Start of Block

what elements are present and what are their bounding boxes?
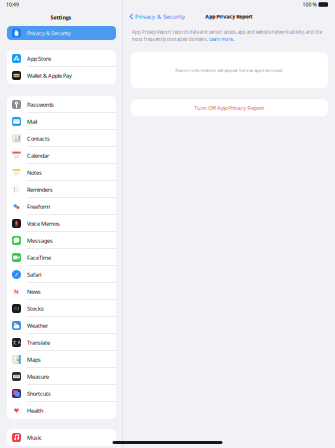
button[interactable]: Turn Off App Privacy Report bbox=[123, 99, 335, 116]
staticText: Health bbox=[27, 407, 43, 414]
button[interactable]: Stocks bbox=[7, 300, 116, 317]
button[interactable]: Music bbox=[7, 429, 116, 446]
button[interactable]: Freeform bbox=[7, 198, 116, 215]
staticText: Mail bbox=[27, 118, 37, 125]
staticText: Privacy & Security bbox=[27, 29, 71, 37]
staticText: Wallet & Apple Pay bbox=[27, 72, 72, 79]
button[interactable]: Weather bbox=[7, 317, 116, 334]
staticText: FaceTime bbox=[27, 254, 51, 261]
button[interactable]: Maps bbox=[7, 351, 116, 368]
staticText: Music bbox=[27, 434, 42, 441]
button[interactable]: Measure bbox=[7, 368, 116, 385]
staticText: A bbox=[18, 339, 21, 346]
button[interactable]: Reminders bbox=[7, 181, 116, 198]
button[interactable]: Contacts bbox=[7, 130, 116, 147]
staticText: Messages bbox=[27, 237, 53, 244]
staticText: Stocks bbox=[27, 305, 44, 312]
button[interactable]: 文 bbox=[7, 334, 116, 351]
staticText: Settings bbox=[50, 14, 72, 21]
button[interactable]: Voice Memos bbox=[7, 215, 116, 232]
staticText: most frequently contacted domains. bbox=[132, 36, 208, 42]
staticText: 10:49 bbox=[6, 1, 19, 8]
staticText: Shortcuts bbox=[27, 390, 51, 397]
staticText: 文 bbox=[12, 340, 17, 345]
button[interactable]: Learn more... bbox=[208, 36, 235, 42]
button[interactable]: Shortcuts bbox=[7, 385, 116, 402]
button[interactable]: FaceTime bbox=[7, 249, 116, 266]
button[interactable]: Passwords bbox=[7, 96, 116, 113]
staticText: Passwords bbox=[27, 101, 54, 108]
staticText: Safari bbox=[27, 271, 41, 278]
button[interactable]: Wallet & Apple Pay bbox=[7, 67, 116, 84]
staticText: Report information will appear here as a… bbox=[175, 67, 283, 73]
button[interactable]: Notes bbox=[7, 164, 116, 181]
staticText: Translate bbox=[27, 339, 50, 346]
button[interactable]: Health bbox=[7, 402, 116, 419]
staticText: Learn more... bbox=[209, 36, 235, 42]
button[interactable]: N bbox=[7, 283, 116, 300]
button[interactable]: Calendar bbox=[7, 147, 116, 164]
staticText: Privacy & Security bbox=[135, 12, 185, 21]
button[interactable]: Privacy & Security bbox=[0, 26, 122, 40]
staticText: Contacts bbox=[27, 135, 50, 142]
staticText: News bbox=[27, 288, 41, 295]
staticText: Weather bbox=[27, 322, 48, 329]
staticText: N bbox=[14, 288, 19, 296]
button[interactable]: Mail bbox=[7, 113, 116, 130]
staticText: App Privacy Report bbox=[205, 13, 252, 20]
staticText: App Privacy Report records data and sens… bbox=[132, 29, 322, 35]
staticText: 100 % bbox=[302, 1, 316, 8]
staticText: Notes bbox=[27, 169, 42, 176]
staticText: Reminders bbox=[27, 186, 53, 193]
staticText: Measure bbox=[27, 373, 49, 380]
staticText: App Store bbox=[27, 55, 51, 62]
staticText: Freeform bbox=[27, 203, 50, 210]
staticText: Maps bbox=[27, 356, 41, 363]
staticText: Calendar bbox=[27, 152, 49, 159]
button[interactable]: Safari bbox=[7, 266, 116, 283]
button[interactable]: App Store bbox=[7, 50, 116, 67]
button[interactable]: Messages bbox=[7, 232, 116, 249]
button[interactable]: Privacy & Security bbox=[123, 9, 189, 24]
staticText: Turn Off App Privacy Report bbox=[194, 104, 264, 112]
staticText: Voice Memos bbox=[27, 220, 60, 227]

End of Block
Start of Block

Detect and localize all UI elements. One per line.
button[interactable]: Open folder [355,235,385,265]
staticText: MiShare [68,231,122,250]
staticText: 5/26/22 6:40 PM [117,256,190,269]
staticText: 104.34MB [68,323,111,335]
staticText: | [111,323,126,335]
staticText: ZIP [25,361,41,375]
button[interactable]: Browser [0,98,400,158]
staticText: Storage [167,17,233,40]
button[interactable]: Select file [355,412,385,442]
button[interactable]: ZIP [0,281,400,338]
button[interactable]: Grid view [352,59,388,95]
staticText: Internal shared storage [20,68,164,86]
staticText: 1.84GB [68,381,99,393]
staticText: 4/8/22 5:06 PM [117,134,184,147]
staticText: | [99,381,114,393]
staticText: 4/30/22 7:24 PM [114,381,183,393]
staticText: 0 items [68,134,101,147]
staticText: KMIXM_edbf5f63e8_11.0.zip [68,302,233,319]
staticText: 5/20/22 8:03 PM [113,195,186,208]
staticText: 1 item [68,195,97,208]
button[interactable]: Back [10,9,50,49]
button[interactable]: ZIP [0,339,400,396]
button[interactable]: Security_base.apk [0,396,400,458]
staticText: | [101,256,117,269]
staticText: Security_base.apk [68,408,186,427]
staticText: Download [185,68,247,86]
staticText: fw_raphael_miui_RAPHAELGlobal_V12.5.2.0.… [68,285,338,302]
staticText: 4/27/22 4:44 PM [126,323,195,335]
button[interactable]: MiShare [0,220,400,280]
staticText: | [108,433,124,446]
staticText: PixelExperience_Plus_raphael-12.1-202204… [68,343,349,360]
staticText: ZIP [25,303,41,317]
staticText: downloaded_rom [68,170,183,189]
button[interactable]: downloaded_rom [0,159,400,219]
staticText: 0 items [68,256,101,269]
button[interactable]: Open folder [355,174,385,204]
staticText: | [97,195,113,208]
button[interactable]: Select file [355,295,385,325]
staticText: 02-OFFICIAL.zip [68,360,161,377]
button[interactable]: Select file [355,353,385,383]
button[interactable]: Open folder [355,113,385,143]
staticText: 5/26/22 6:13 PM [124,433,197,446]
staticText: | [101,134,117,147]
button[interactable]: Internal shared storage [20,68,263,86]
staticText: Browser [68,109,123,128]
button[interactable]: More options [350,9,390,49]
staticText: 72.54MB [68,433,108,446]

End of Block

§ **Your objective**: Return each line of the preceding material in which "Reminders" can be found.

§ **Task solution**:
button[interactable]: Reminders bbox=[7, 181, 116, 198]
staticText: Reminders bbox=[27, 186, 53, 193]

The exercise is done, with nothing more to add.